By ChildBride Solidarity (CBS), Bor, South Sudan
1. Introduction
Meet Mabior Abit Biar of Awulian, Pawuoi Payam of Twic East County and Thon Chol Riak of Abang, Kolnyang Payam of Bor County, two young men from Australia whose names have now travelled faster than Jonglei summer winds, carried by the excitement of a new high-stakes marriage competition. At the centre of their rivalry is Ms Atong Aguto Mabior Pach, a young woman from Gwalla, Kolnyang Payam of Bor County, whose marriage bid has quickly escalated into a spectacle worthy of prime-time community gossip and cattle-camp commentary.
Wut Awulian made the first formal pledge of 158 head of cattle and USD $25,000, a respectable offer by any standard. But barely had the ink dried before Wut Abang retaliated with a counteroffer that sent shockwaves from Bortown to Melbourne: 238 head of cattle and USD $70,000, a staggering escalation that instantly pushed Wut Awulian back to the drawing board.
The rivalry between Mabior Abit of Twic East and Thon Chol Riak of Bor County has now reached a decisive boiling point, evoking memories of last year’s dramatic 2024 contest over Ms Athiak Dau Riak (Pakeer, Twic East County), a high-stakes rivalry between Chol Marol Deng (Awulian, Twic East County) and Marial Garang Jiel (Bor County), where competing clans mobilised cattle, dollars, uncles, and ancestral spirits in equal measure. With each round of pledging, the stakes rise, not just for the young men, but for the communities whose prestige is tied to their sons’ ability to outbid rivals.
But beneath the humour, drama, and cultural pride lies a deeper unease.
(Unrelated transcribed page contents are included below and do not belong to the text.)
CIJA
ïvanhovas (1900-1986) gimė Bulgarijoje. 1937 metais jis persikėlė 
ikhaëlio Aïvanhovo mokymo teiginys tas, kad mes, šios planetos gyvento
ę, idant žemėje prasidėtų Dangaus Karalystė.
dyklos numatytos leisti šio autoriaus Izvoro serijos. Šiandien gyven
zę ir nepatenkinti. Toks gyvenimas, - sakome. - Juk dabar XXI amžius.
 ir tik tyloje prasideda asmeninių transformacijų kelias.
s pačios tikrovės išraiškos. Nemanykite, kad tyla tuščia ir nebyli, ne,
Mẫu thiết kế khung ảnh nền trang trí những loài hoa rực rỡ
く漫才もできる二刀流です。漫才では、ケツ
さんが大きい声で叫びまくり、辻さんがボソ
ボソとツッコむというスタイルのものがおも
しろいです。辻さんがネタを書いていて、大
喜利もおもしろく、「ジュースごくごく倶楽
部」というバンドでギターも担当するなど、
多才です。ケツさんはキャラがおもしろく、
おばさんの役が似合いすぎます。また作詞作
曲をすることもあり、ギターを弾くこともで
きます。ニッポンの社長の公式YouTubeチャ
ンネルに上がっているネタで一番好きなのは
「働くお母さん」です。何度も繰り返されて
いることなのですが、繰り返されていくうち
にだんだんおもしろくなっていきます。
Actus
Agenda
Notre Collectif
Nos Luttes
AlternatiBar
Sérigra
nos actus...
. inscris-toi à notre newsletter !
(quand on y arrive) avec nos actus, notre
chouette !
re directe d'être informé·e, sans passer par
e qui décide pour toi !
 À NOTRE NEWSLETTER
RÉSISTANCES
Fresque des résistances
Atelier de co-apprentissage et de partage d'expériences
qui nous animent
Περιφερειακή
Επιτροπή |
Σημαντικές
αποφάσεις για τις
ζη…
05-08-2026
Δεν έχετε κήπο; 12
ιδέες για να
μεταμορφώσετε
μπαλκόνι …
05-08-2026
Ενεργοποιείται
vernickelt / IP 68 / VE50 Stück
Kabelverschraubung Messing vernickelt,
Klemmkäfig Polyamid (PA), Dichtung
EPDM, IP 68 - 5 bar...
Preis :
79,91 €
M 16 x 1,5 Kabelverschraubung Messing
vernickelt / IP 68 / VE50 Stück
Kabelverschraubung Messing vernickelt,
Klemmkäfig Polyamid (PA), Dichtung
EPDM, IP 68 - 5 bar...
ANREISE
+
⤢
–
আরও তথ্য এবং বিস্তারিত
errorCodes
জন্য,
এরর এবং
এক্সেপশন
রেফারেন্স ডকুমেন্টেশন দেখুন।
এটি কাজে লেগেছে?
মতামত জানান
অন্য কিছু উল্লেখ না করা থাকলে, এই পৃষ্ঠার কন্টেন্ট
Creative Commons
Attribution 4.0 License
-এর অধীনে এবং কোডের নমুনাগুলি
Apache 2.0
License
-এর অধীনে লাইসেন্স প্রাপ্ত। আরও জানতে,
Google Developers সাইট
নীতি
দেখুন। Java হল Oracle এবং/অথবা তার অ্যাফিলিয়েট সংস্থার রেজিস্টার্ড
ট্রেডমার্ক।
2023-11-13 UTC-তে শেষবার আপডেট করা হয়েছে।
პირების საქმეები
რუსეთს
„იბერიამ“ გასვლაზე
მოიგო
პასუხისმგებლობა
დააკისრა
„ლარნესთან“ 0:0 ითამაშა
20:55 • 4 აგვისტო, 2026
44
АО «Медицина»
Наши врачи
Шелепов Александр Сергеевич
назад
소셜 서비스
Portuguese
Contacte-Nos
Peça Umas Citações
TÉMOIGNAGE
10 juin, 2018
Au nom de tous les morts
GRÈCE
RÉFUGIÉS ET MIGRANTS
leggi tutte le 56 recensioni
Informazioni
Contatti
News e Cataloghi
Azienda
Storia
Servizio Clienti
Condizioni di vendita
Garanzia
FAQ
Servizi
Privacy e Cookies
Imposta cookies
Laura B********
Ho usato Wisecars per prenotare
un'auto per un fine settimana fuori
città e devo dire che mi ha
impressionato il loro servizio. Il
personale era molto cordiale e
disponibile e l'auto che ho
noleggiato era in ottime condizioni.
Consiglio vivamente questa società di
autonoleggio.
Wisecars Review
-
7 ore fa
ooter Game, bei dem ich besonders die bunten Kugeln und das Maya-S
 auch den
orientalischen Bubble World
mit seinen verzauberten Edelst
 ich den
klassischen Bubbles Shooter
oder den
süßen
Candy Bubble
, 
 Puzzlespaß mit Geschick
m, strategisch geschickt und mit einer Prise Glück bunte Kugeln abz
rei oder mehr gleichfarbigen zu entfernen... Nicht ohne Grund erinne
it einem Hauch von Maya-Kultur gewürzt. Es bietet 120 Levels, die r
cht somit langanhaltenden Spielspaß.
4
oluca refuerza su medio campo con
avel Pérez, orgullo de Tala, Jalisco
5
For women’s rights organisations such as ChildBride Solidarity (CBS), whose work centres on empowering girls and dismantling the drivers of child marriage, these highly publicised marriage competitions are not merely cultural events. They are moments of crisis that call for self-reflection.
Each competition, whether over Athiak Dau or Atong Aguto, reopens the difficult questions South Sudan has grappled with for decades: Are these practices harmless expressions of tradition? Or do they perpetuate systems that commodify young women and expose them to enormous social pressure? Here, feminist scholars find themselves split down the middle.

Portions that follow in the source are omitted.